Restrictive dieting and skipped meals can lead to even stronger food cravings and bingeing. We all overeat when we are too hungry and most often end up making poor food choices especially when it comes to sugary items. Listen to your physical hunger cues, be in tune with your body and don’t go too long without food.
Make Smart Sugar Swaps
Choosing more naturally sweetened items helps with managing your sugar cravings without the added unwanted calories. Try these swaps next time a sugar craving kicks-in:
- Swap sugar for 100% raw honey, 100% organic maple syrup. Moderation is key!
- 1 – 2 pieces of Medjool dates makes a great snack when craving something sweet
- Skip the jams, even the reduced sugar ones, and switch to a 100% fruit spread instead. Practice portion control as well!

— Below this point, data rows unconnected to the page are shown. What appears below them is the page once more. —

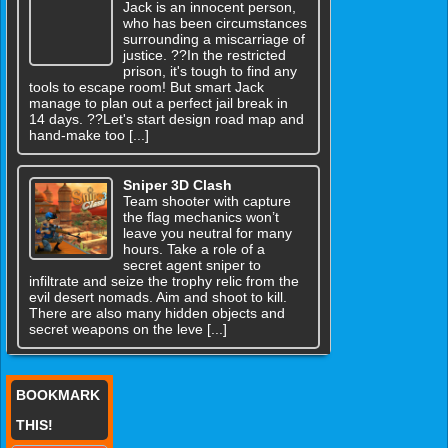
Jack is an innocent person,
who has been circumstances
surrounding a miscarriage of
justice. ??In the restricted
prison, it's tough to find any
tools to escape room! But smart Jack
manage to plan out a perfect jail break in
14 days. ??Let's start design road map and
hand-make too [...]
Sniper 3D Clash
Team shooter with capture
the flag mechanics won’t
leave you neutral for many
hours. Take a role of a
secret agent sniper to
infiltrate and seize the trophy relic from the
evil desert nomads. Aim and shoot to kill.
There are also many hidden objects and
secret weapons on the leve [...]
BOOKMARK
THIS!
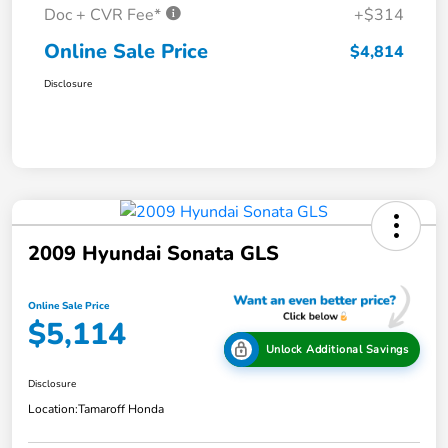
Doc + CVR Fee*
+$314
Online Sale Price
$4,814
Disclosure
2009 Hyundai Sonata GLS
Online Sale Price
$5,114
Unlock Additional Savings
Disclosure
Location:
Tamaroff Honda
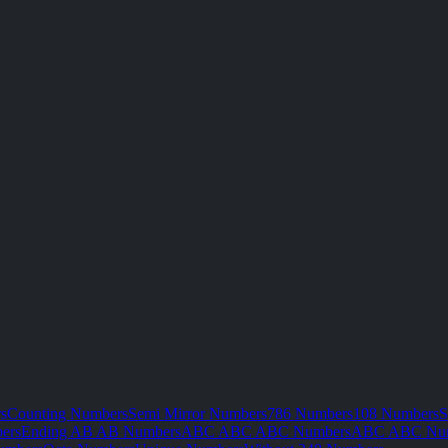
s
Counting Numbers
Semi Mirror Numbers
786 Numbers
108 Numbers
S
ers
Ending AB AB Numbers
ABC ABC ABC Numbers
ABC ABC Nu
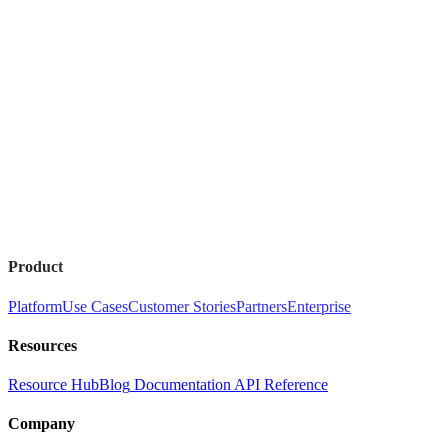
Product
Platform
Use Cases
Customer Stories
Partners
Enterprise
Resources
Resource Hub
Blog
Documentation
API Reference
Company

- Skip the fruit flavored yogurts, and opt for plain flavored yogurt mixed with fresh fruits
- When baking, swap the sugar for unsweetened applesauce
- Make your own homemade tomato or pasta sauce, and add garlic and dried oregano instead of sugar to enhance the flavor
- Use vinegar in your salad dressings instead of sugar and honey
Drink Smartly!
- Go for naturally infused water with fruit pieces and fresh herbs instead of juices, sodas and soft drinks
- Reach out for flavor enhancers like cardamom, clove and cinnamon in coffee
Read the Labels
Sugar is found in almost everything, from natural sources such as dairy products, veggies and fruits to processed foods. Did you know that there are almost 60 different names for sugar such as sucrose, high-fructose corn syrup, agave nectar, golden syrup, glucose, malt syrup and many more!
Look at the ingredients list, and if sugar or its derivate names are amongst the first few ingredients, then ditch the item!
Enrich Your Meals with these Foods!
Consuming magnesium-rich foods such as nuts & seeds, dark chocolate, dark leafy vegetables (spinach, kale, swiss chard) and chromium-rich foods like sweet potato, green beans and broccoli are very good for tackling sugar cravings.
With the consumption of these foods, you may have an improved sensitivity to insulin which gives you the ability to maximize the amount of sugar your body can metabolize and burn.
Limit Your Caffeine
Having too much caffeine, from coffee, tea, energy drinks or sodas, can cause dehydration, as it acts as a diuretic. There is also new research showing how coffee may affect your taste buds and affect your cravings for sweet items.
Herbs & Spices to Add to Your Meals
Adding spices such as nutmeg, cinnamon, garlic, ginger, fenugreek, turmeric or cardamom to your snacks and meals may help with your sugar cravings. A few combination ideas you might enjoy:
- Natural peanut butter, banana slices and sprinkles of cinnamon powder on whole wheat toast
- Baked pear or apple with nutmeg and cinnamon
- Vegetable curry with Indian spices and turmeric rice
Reduce Sugar Temptations
Out of sight, Out of mind! Trying to resist when the cravings hit can be so frustrating, avoiding the temptations by not having them around the house is the wisest thing to do.
Stock up your pantry with healthier snacks such as raw unsalted nuts, fresh fruits, unsweetened dark chocolate, cacao nibs and homemade energy balls that are free from refined sugars.